Part of the reason true friendship is so lacking these days can be blamed on the social stimulation we tap into as a digital society. We now have the ability to connect with whoever we want whenever we went. Whoever we want means we chose (and limit) the type of people we associate with. Whenever we want means there is potential for selfish motives. When I was growing up, the friends I had were friends of circumstances. We went to the same school or the same church, we lived in the same areas. Because of this, I was forced to adjust to the varying situations and tolerate the strengths and weaknesses of those around me. I never had aspirations to have everyone be like me: my friends and I were a group with each individual bringing in something irreplaceable.
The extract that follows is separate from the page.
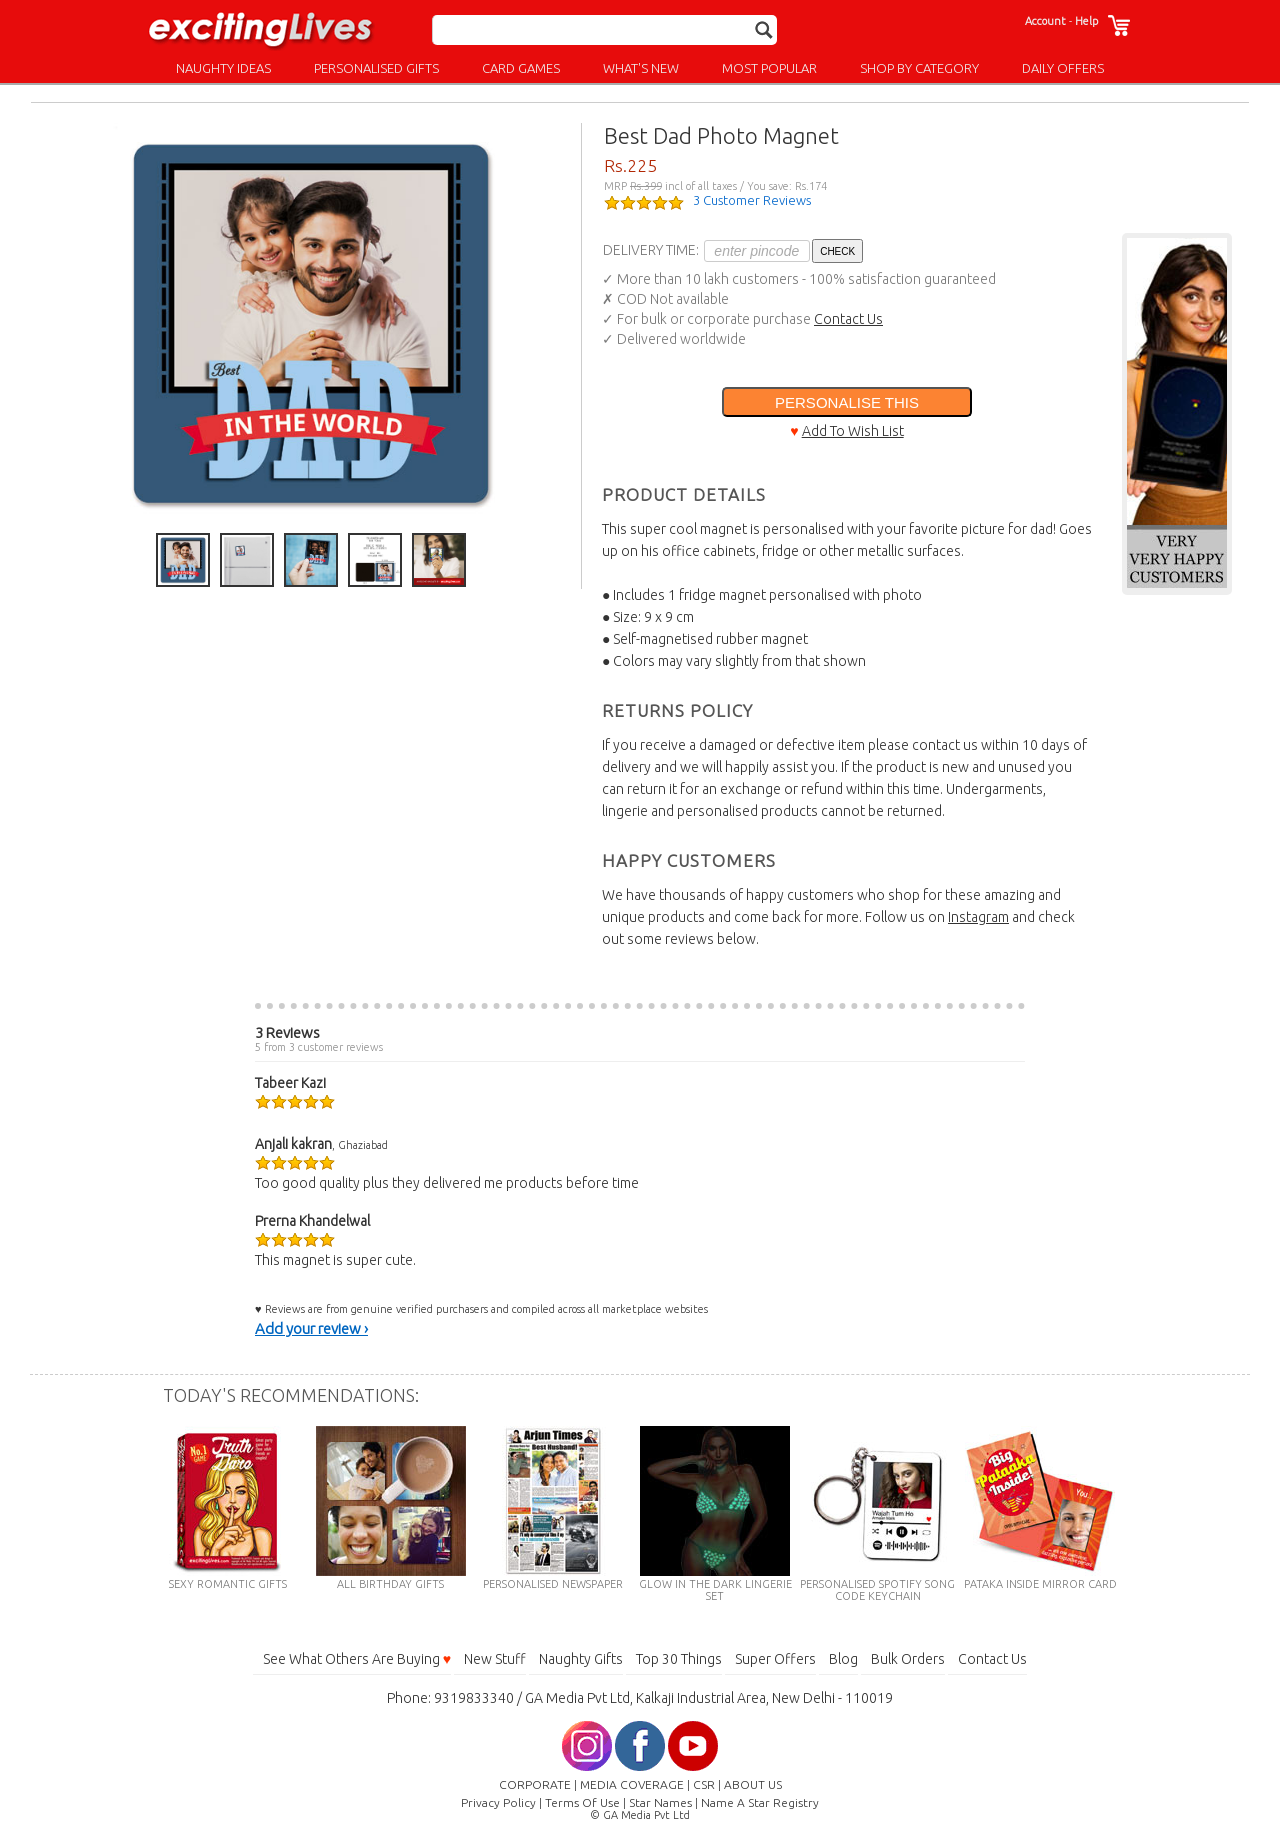  What do you see at coordinates (641, 68) in the screenshot?
I see `WHAT'S NEW` at bounding box center [641, 68].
I would like to believe that every single one of us benefited from the others.

But when we start choosing our own groups and associations, we often lose the diversity and thus the character that a group could hold. The minute details become more important, the toleration levels go down, and relationships can't run deep because they only require a slight bond when everyone has the same personality traits. The few differences noticed tend to be more annoyances than interests. On top of that, rarely are relationships of this nature one-on-one personal relationships.

Why are true friendships so important? Because they have the potential to uplift and support emotionally, mentally, spiritually, physically, and creatively. Because they are, in form of families, the basic unit of society. And in my case, I find in my wife my best friend with whom I can stretch to reach any goal.

I do regret the "loss" of friends I've had due to separation and negligence over the years: these are people who I still call friends for several reasons, including the fact that they shaped who I am today (and I hope they would say the same), and that they were an integral part of my activities during that stage of life. I'll always be grateful for those friends even if we are no longer as close as once we were.

I posit that while being friendly with all and serving one another are upright and honourable goals, we should seek to develop lasting friendships over time with those already around us. We don't need to look for friends, but instead need to be a true one.